Big available datasets for human pose estimation (COCO, crowd_pose) do not seem to have a sophisticated guideline on how keypoints should be annotated. Both datasets mentioned do not seem to follow consistent annotation rules. E.g., keypoint visibility does sometimes include self-occlusion (a human limb occluding another of the same person) and sometimes not. Generally, keypoint visibility seems to be highly up to an individual annotators' interpretation. The following guidelines are build on the crowd_pose and COCO annotation style, describing rules for logic-consistent annotation. For annotation itself, the coco-annotator was used. Keypoint colors in showed examples are:
- dark blue: right body parts (eye, ear, shoulder, elbow, wrist, hip, knee, ankle)
- light blue: left body parts (eye, ear, shoulder, elbow, wrist, hip, knee, ankle)
- red: center body parts (nose, head, neck)
- white: marked as not visible
Skeleton features are annotated as if only the human skeleton would be visible – basically annotating the human joints.

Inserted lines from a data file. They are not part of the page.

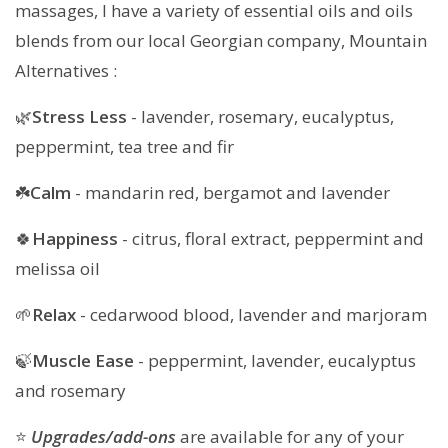
massages, I have a variety of essential oils and oils
blends from our local Georgian company, Mountain
Alternatives :
🌿
Stress Less
- lavender, rosemary, eucalyptus,
peppermint, tea tree and fir
☘️
Calm
- mandarin red, bergamot and lavender
🍀
Happiness
- citrus, floral extract, peppermint and
melissa oil
🌱
Relax
- cedarwood blood, lavender and marjoram
🍃
Muscle Ease
- peppermint, lavender, eucalyptus
and rosemary
⭐️
Upgrades/add-ons
are available for any of your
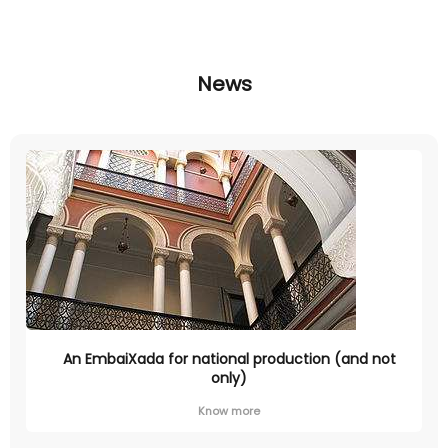
News
An EmbaiXada for national production (and not
only)
Know more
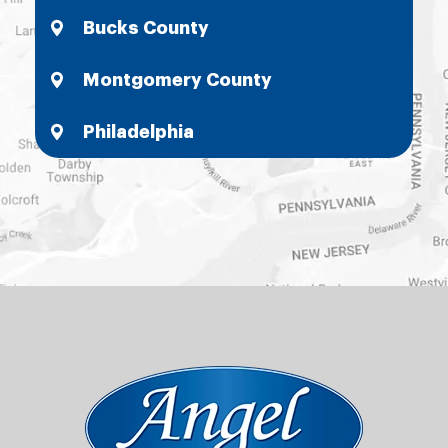
Bucks County
Montgomery County
Philadelphia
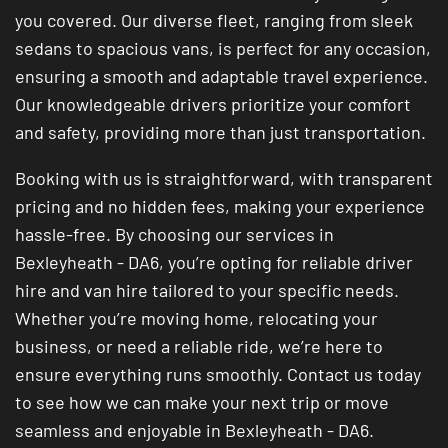
you covered. Our diverse fleet, ranging from sleek
sedans to spacious vans, is perfect for any occasion,
ensuring a smooth and adaptable travel experience.
Our knowledgeable drivers prioritize your comfort
and safety, providing more than just transportation.
Booking with us is straightforward, with transparent
pricing and no hidden fees, making your experience
hassle-free. By choosing our services in
Bexleyheath - DA6, you’re opting for reliable driver
hire and van hire tailored to your specific needs.
Whether you’re moving home, relocating your
business, or need a reliable ride, we’re here to
ensure everything runs smoothly. Contact us today
to see how we can make your next trip or move
seamless and enjoyable in Bexleyheath - DA6.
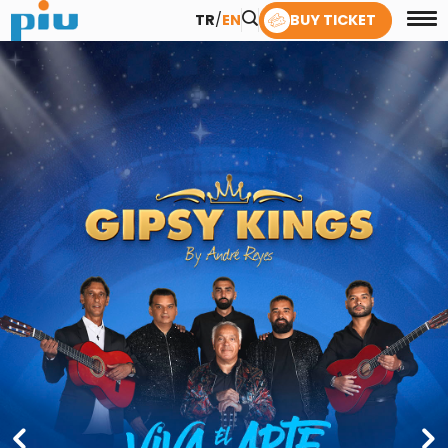
TR
/
EN
BUY TICKET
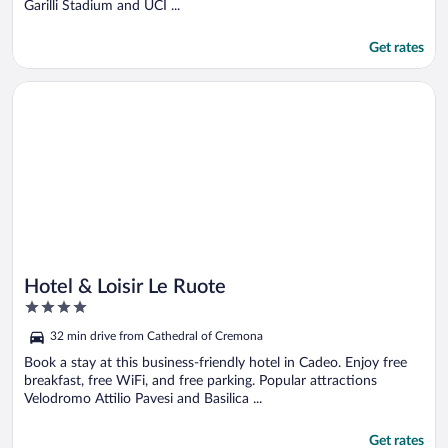
Garilli Stadium and UCI ...
Get rates
Opens in a new window
Hotel & Loisir Le Ruote
Hotel & Loisir Le Ruote
4
out
32 min drive from Cathedral of Cremona
of
5
Book a stay at this business-friendly hotel in Cadeo. Enjoy free
breakfast, free WiFi, and free parking. Popular attractions
Velodromo Attilio Pavesi and Basilica ...
Get rates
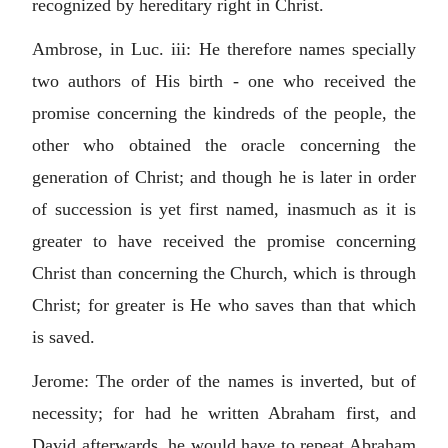
recognized by hereditary right in Christ.
Ambrose, in Luc. iii: He therefore names specially
two authors of His birth - one who received the
promise concerning the kindreds of the people, the
other who obtained the oracle concerning the
generation of Christ; and though he is later in order
of succession is yet first named, inasmuch as it is
greater to have received the promise concerning
Christ than concerning the Church, which is through
Christ; for greater is He who saves than that which
is saved.
Jerome: The order of the names is inverted, but of
necessity; for had he written Abraham first, and
David afterwards, he would have to repeat Abraham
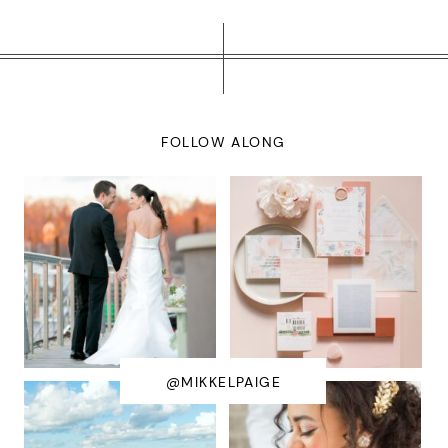
FOLLOW ALONG
@MIKKELPAIGE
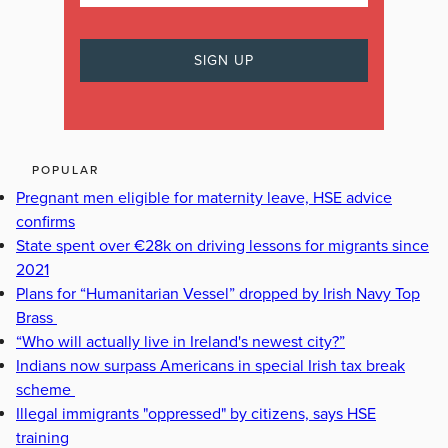
POPULAR
Pregnant men eligible for maternity leave, HSE advice
confirms
State spent over €28k on driving lessons for migrants since
2021
Plans for “Humanitarian Vessel” dropped by Irish Navy Top
Brass
“Who will actually live in Ireland's newest city?”
Indians now surpass Americans in special Irish tax break
scheme
Illegal immigrants "oppressed" by citizens, says HSE
training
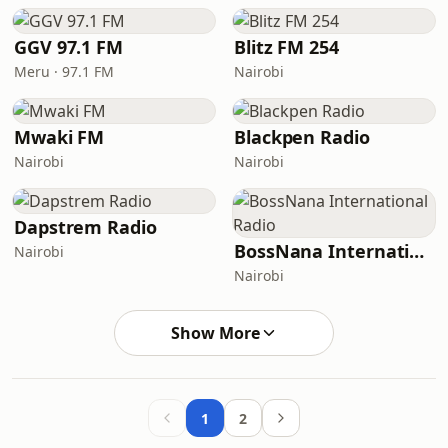
GGV 97.1 FM
Blitz FM 254
Meru · 97.1 FM
Nairobi
Mwaki FM
Blackpen Radio
Nairobi
Nairobi
Dapstrem Radio
BossNana International Radio
Nairobi
Nairobi
Show More
1
2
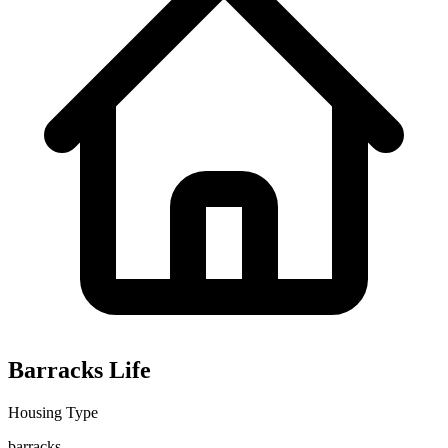
Barracks Life
Housing Type
barracks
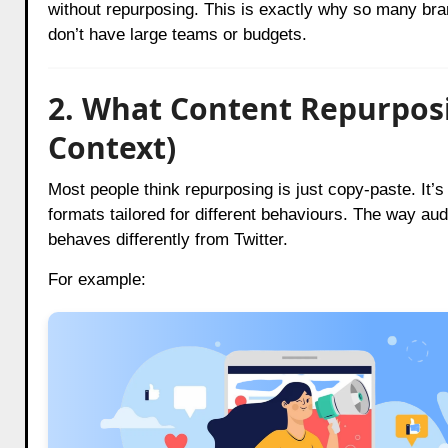
without repurposing. This is exactly why so many b
don’t have large teams or budgets.
2. What Content Repurposi
Context)
Most people think repurposing is just copy-paste. It’s n
formats tailored for different behaviours. The way a
behaves differently from Twitter.
For example:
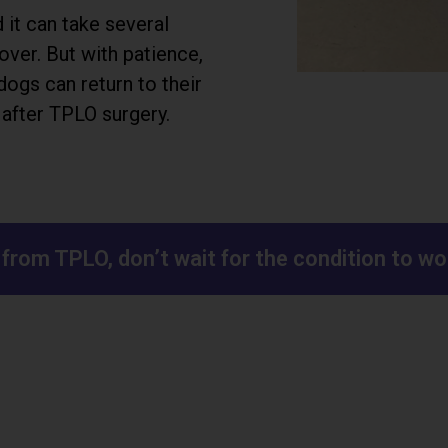
it can take several
over. But with patience,
dogs can return to their
e after TPLO surgery.
g from TPLO, don’t wait for the condition to 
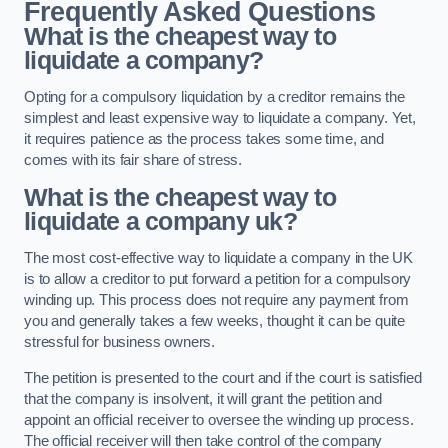
Frequently Asked Questions
What is the cheapest way to
liquidate a company?
Opting for a compulsory liquidation by a creditor remains the
simplest and least expensive way to liquidate a company. Yet,
it requires patience as the process takes some time, and
comes with its fair share of stress.
What is the cheapest way to
liquidate a company uk?
The most cost-effective way to liquidate a company in the UK
is to allow a creditor to put forward a petition for a compulsory
winding up. This process does not require any payment from
you and generally takes a few weeks, thought it can be quite
stressful for business owners.
The petition is presented to the court and if the court is satisfied
that the company is insolvent, it will grant the petition and
appoint an official receiver to oversee the winding up process.
The official receiver will then take control of the company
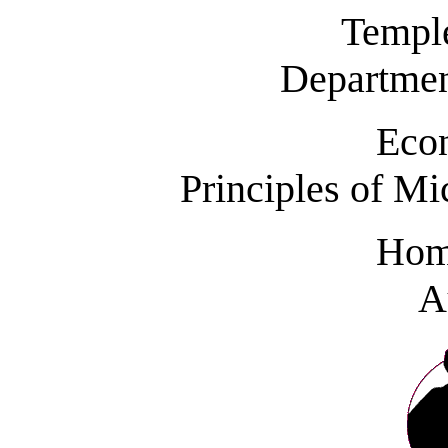
Temple
Departmen
Eco
Principles of M
Hom
A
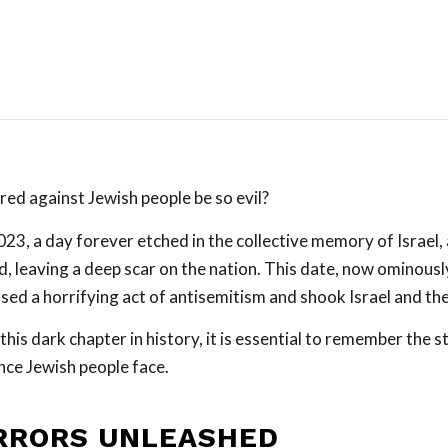
red against Jewish people be so evil?
23, a day forever etched in the collective memory of Israel,
, leaving a deep scar on the nation. This date, now ominous
sed a horrifying act of antisemitism and shook Israel and th
this dark chapter in history, it is essential to remember the st
nce Jewish people face.
RRORS UNLEASHED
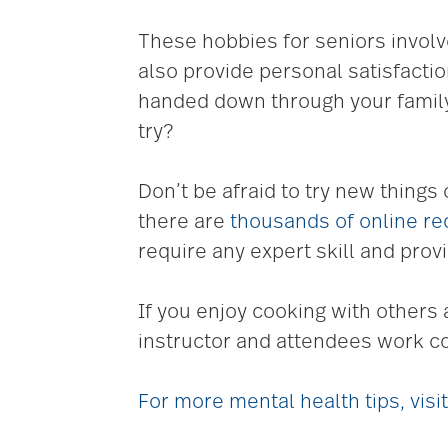
These hobbies for seniors involv
also provide personal satisfacti
handed down through your family
try?
Don’t be afraid to try new things 
there are
thousands of online re
require any expert skill and provi
If you enjoy cooking with others 
instructor and attendees work col
For more mental health tips, vis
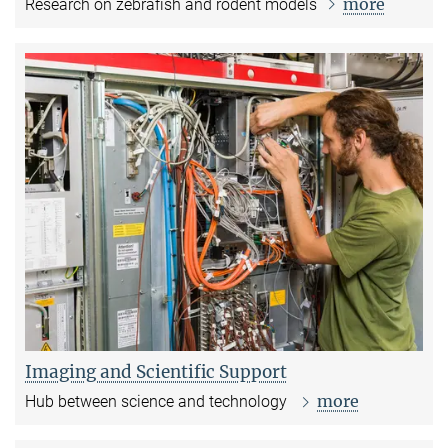
more
Research on zebrafish and rodent models
Imaging and Scientific Support
more
Hub between science and technology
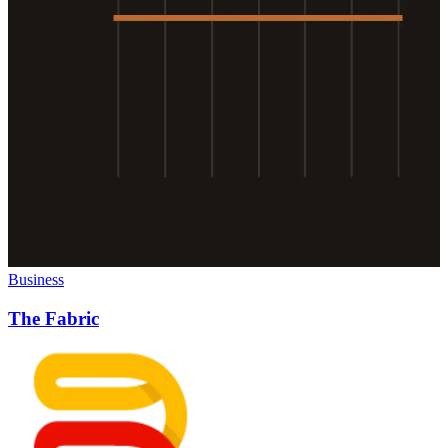
Business
The Fabric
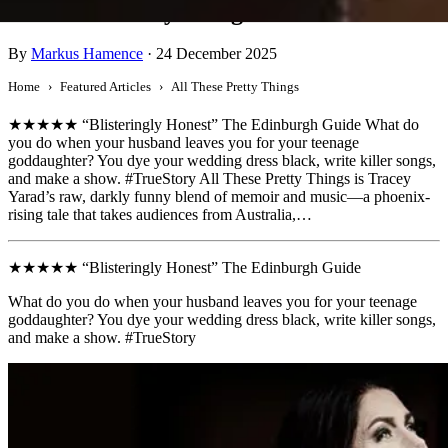
All These Pretty Things
By
Markus Hamence
·
24 December 2025
Home
Featured Articles
All These Pretty Things
★★★★★ “Blisteringly Honest” The Edinburgh Guide What do
you do when your husband leaves you for your teenage
goddaughter? You dye your wedding dress black, write killer songs,
and make a show. #TrueStory All These Pretty Things is Tracey
Yarad’s raw, darkly funny blend of memoir and music—a phoenix-
rising tale that takes audiences from Australia,…
★★★★★ “Blisteringly Honest” The Edinburgh Guide
What do you do when your husband leaves you for your teenage
goddaughter? You dye your wedding dress black, write killer songs,
and make a show. #TrueStory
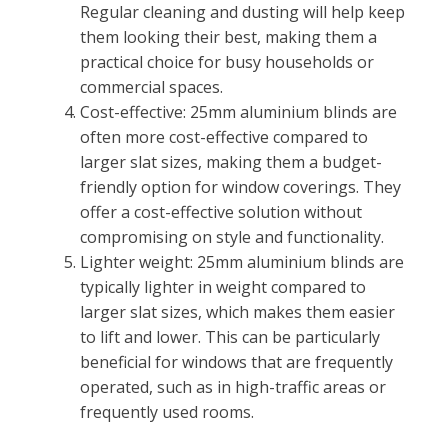
Regular cleaning and dusting will help keep
them looking their best, making them a
practical choice for busy households or
commercial spaces.
Cost-effective: 25mm aluminium blinds are
often more cost-effective compared to
larger slat sizes, making them a budget-
friendly option for window coverings. They
offer a cost-effective solution without
compromising on style and functionality.
Lighter weight: 25mm aluminium blinds are
typically lighter in weight compared to
larger slat sizes, which makes them easier
to lift and lower. This can be particularly
beneficial for windows that are frequently
operated, such as in high-traffic areas or
frequently used rooms.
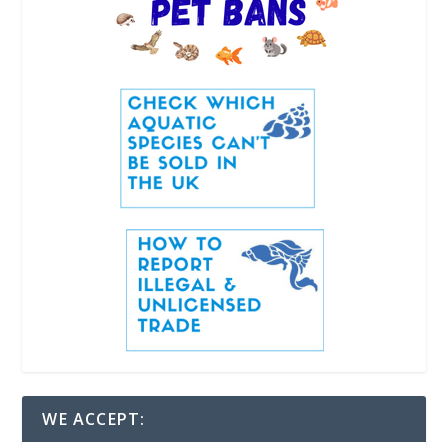
WE ACCEPT:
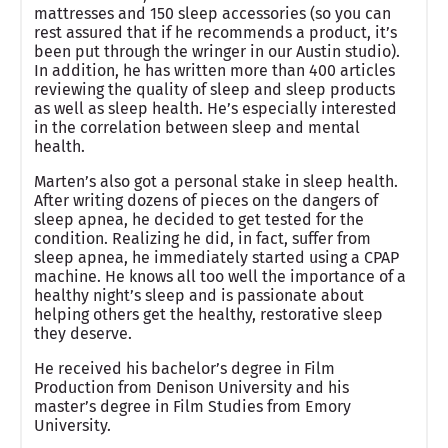
mattresses and 150 sleep accessories (so you can
rest assured that if he recommends a product, it’s
been put through the wringer in our Austin studio).
In addition, he has written more than 400 articles
reviewing the quality of sleep and sleep products
as well as sleep health. He’s especially interested
in the correlation between sleep and mental
health.
Marten’s also got a personal stake in sleep health.
After writing dozens of pieces on the dangers of
sleep apnea, he decided to get tested for the
condition. Realizing he did, in fact, suffer from
sleep apnea, he immediately started using a CPAP
machine. He knows all too well the importance of a
healthy night’s sleep and is passionate about
helping others get the healthy, restorative sleep
they deserve.
He received his bachelor’s degree in Film
Production from Denison University and his
master’s degree in Film Studies from Emory
University.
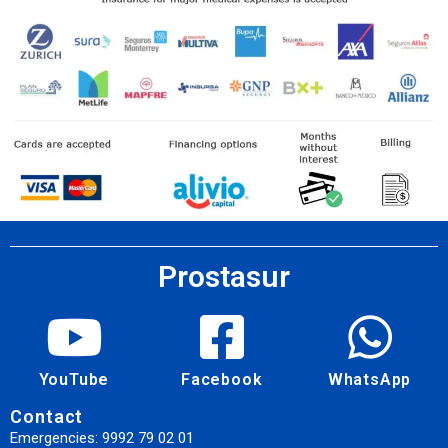
Prostasur
YouTube
Facebook
WhatsApp
Contact
Emergencies: 9992 79 02 01​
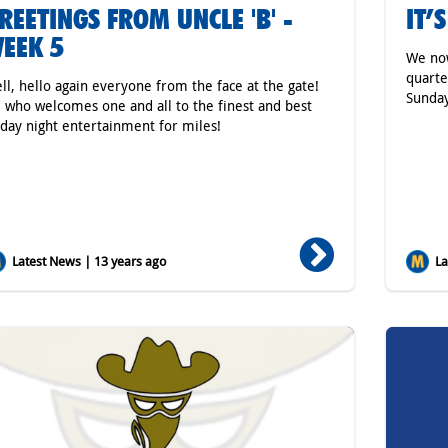
REETINGS FROM UNCLE 'B' -
IT’
EEK 5
We no
quarte
ll, hello again everyone from the face at the gate!
Sunday
 who welcomes one and all to the finest and best
iday night entertainment for miles!
Latest News | 13 years ago
Lat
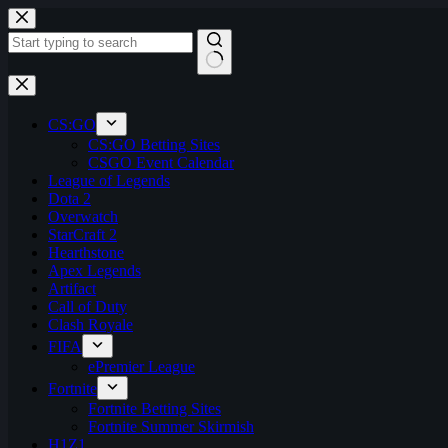
Skip
to
content
No
results
CS:GO
CS:GO Betting Sites
CSGO Event Calendar
League of Legends
Dota 2
Overwatch
StarCraft 2
Hearthstone
Apex Legends
Artifact
Call of Duty
Clash Royale
FIFA
ePremier League
Fortnite
Fortnite Betting Sites
Fortnite Summer Skirmish
H1Z1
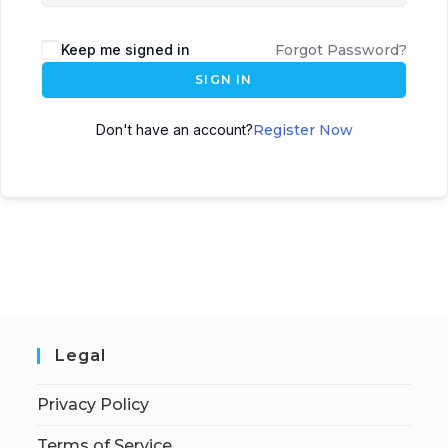
Keep me signed in
Forgot Password?
SIGN IN
Don't have an account?
Register Now
Legal
Privacy Policy
Terms of Service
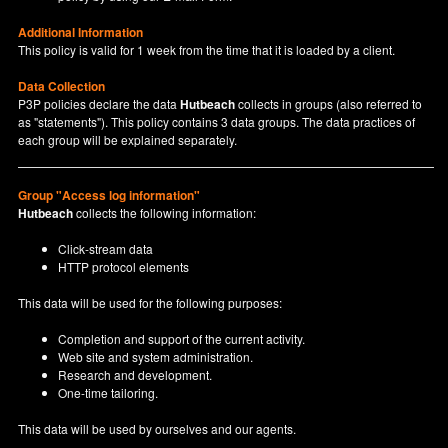
Additional Information
This policy is valid for 1 week from the time that it is loaded by a client.
Data Collection
P3P policies declare the data
Hutbeach
collects in groups (also referred to
as "statements"). This policy contains 3 data groups. The data practices of
each group will be explained separately.
Group "Access log information"
Hutbeach
collects the following information:
Click-stream data
HTTP protocol elements
This data will be used for the following purposes:
Completion and support of the current activity.
Web site and system administration.
Research and development.
One-time tailoring.
This data will be used by ourselves and our agents.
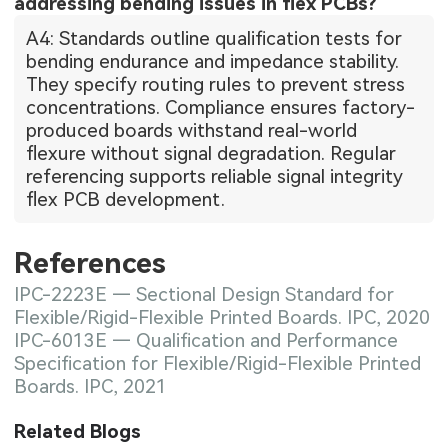
addressing bending issues in flex PCBs?
A4: Standards outline qualification tests for
bending endurance and impedance stability.
They specify routing rules to prevent stress
concentrations. Compliance ensures factory-
produced boards withstand real-world
flexure without signal degradation. Regular
referencing supports reliable signal integrity
flex PCB development.
References
IPC-2223E — Sectional Design Standard for
Flexible/Rigid-Flexible Printed Boards. IPC, 2020
IPC-6013E — Qualification and Performance
Specification for Flexible/Rigid-Flexible Printed
Boards. IPC, 2021
Related Blogs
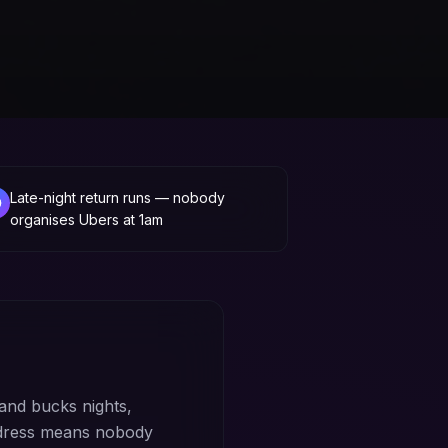
Late-night return runs — nobody
organises Ubers at 1am
and bucks nights,
ddress means nobody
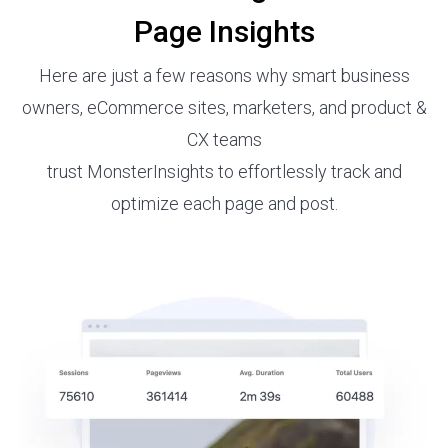
Page Insights
Here are just a few reasons why smart business
owners, eCommerce sites, marketers, and product &
CX teams
trust MonsterInsights to effortlessly track and
optimize each page and post.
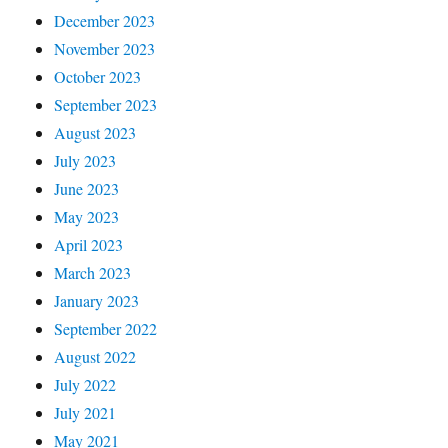
December 2023
November 2023
October 2023
September 2023
August 2023
July 2023
June 2023
May 2023
April 2023
March 2023
January 2023
September 2022
August 2022
July 2022
July 2021
May 2021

Surface features are the eyes, ears and nose in COCO. They are annotated only if directly visible (see image above).
According to COCO, the visibility flag for each keypoint can have three states:
- v = 0 for not visible (=not annotated)
- v = 1 for annotated but not visible (occluded)
- v = 2 for annotated and visible
A keypoint is not visible, when it is occluded by another object or entity. A human wearing his clothes is one entity – eyes, ears and nose under a helmet count as visible. Example (white keypoints v = 1):
Not visible keypoints are annotated, if:
- 50 % of skeleton keypoints are visible
- there location can be reasonably good guessed